As shown in FIG. 12, the electronic device 150 includes at least one processor 151, a memory 153, and at least one communication interface 154.
The processor 151 is, for example, a general-purpose central processing unit (CPU), a digital signal processor (DSP), a network processor (NP), a data processing unit (DPU), a microprocessor, or one or more integrated circuits configured to implement the solutions of this application. For example, the processor 151 includes an application-specific integrated circuit (ASIC), a programmable logic device (PLD), or another programmable logic device, a transistor logic device, a hardware component, or any combination thereof. The PLD is, for example, a complex programmable logic device (CPLD), a field programmable logic gate array (FPGA), a generic array logic (GAL), or any combination thereof. The processor may implement or execute various logical blocks, modules, and circuits described with reference to content disclosed in embodiments of this application. The processor may alternatively be a combination of processors implementing a computing function, for example, a combination of one or more microprocessors, or a combination of a DSP and a microprocessor.
In an embodiment, the electronic device 150 further includes a bus. The bus is configured to transmit information between components of the electronic device 150. The bus may be a peripheral component interconnect (PCI) bus, an extended industry standard architecture (EISA) bus, or the like. The bus may be classified into an address bus, a data bus, a control bus, and the like. For ease of representation, only one thick line is used to represent the bus in FIG. 12, but this does not mean that there is only one bus or only one type of bus.
The memory 153 is, for example, a read-only memory (ROM) or another type of static storage device that can store static information and instructions, for another example, a random access memory (RAM) or another type of dynamic storage device that can store information and instructions, for another example, an electrically erasable programmable read-only memory (EEPROM), a compact disc read-only memory (CD-ROM) or another compact disc storage, an optical disk storage (including a compact disc, a laser disc, an optical disc, a digital versatile disc, a Blu-ray disc, and the like), a magnetic disk storage medium or another magnetic storage device, or any other medium that can be used to carry or store expected program code in a form of an instruction or a data structure and that can be accessed by a computer, but are not limited thereto. For example, the memory 153 exists independently, and is connected to the processor 151 through the bus. The memory 153 may alternatively be integrated with the processor 151.
The communication interface 154 uses any apparatus such as a transceiver, and is configured to communicate with another device or a communication network. The communication network may be an Ethernet, a radio access network (RAN), a wireless local area network (WLAN), or the like. The communication interface 154 may include a wired communication interface, and may further include a wireless communication interface.
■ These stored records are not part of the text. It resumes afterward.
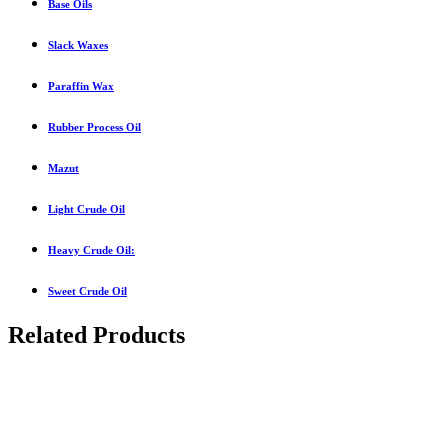
Base Oils
Slack Waxes
Paraffin Wax
Rubber Process Oil
Mazut
Light Crude Oil
Heavy Crude Oil:
Sweet Crude Oil
Related Products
In an embodiment, the communication interface 154 may be an Ethernet interface, a fast Ethernet (FE) interface, a gigabit Ethernet (GE) interface, an asynchronous transfer mode (ATM) interface, a wireless local area network (WLAN) interface, a cellular network communication interface, or a combination thereof. The Ethernet interface may be an optical interface, an electrical interface, or a combination thereof. In an embodiment of the application, the communication interface 154 may be used by the electronic device 150 to communicate with another device.
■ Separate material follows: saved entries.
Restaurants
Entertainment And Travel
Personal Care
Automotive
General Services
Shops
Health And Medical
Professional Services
During implementation, in an embodiment, the processor 151 may include one or more CPUs, for example, a CPU 0 and a CPU 1 shown in FIG. 12. Each of the processors may be a single-core (single-CPU) processor, or may be a multi-core (multi-CPU) processor. The processor herein may be one or more devices, circuits, and/or processing cores configured to process data (for example, computer program instructions).
During implementation, in an embodiment, the electronic device 150 may include a plurality of processors, for example, the processor 151 and a processor 155 shown in FIG. 12. Each of the processors may be a single-core processor (single-CPU), or may be a multi-core processor (multi-CPU). The processor herein may be one or more devices, circuits, and/or processing cores configured to process data (for example, computer program instructions).
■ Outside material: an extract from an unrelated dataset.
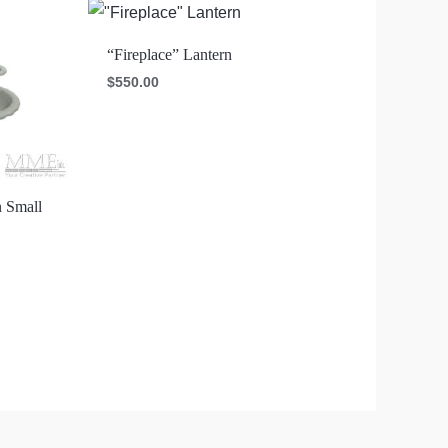
“Fireplace” Lantern
$
550.00
n Small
During implementation, in an embodiment, the electronic device 150 may further include an output device and an input device. The output device communicates with the processor 151, and may display information in a plurality of manners. For example, the output device may be a liquid crystal display (LCD), a light emitting diode (LED) display device, a cathode ray tube (CRT) display device, or a projector. The input device communicates with the processor 151, and may receive an input from a user in a plurality of manners. For example, the input device may be a mouse, a keyboard, a touchscreen device, or a sensing device.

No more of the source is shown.